I have a dataset similar to the following:
ID | Region | Name | Order Count |
1234 | West | Bob Jordan | 12 |
1234 | West | Bob M. Jordan | 9 |
1234 | North | Bobby Jordan | 5 |
1526 | North | Jim Smith | 22 |
1526 | North | James Smith | 15 |
1055 | West | John Doe | 28 |
As you can see, we have the same ID for someone, but slightly different iterations of their name.
What I am trying to do is find the 2 unique Regions with the highest order counts by ID. So, for ID 1234, I should get a result of West region and North region with their corresponding order counts of 12 and 5 respectively.
Currently, I am sorting on ID and then Order Count and then using the Sample tool to give me the first 2 rows by ID, but since there are different spellings/iterations of the names, it is giving me West region twice.
Essentially, I would like to use something like the Unique tool, but tell it to give me the first 2 unique instances of Region by ID. But, I can't figure out how to do that.
Solved! Go to Solution.
Hey @arnettmh, it sounds like you're on the right track with the sorting/sampling method. For your unique configuration, you could just tick the following 2 fields in order to give you unique ID-Region pairs:
@arnettmh another way of doing this
1. add summarise tool, group by ID, region, take max order count
2. Add join tool, join with ID, Region, order count with max order count
Thanks! That worked. I didn't realize you could select multiple fields in the Unique Tool.
A secondary ask if I may. Now that I have the top 2 regions for each ID, I want to label each row with an extra field/column. So, for the top one, it would be labeled as Primary and for the second most sales, it would have a label of Secondary.
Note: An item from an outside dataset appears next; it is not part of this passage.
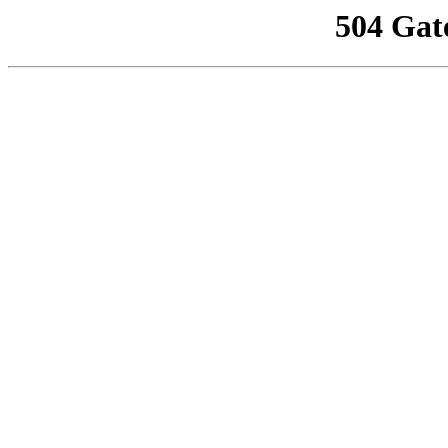
504 Gat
What is the best way to go about that?
Example:
ID | Region | Name | Order Count | Label |
1234 | West | Bob Jordan | 12 | Primary |
1234 | North | Bobby Jordan | 5 | Secondary |
1055 | West | John Doe | 28 | Primary |
Hey @arnettmh, glad to hear that worked! For your latest ask, I'd go about it like this:
We group by ID and because there'll only be 2 records in each ID, we can tell Alteryx to look back one row - for the first entry, there won't be a previous row, hence we set 'Values for Rows that don't Exist' to NULL and then assign 'Primary' based on the previous row being null. If there is a previous row in that ID, that means we assign 'Secondary'. Hope this helps!
DataNath, thank you so much. That worked beautifully.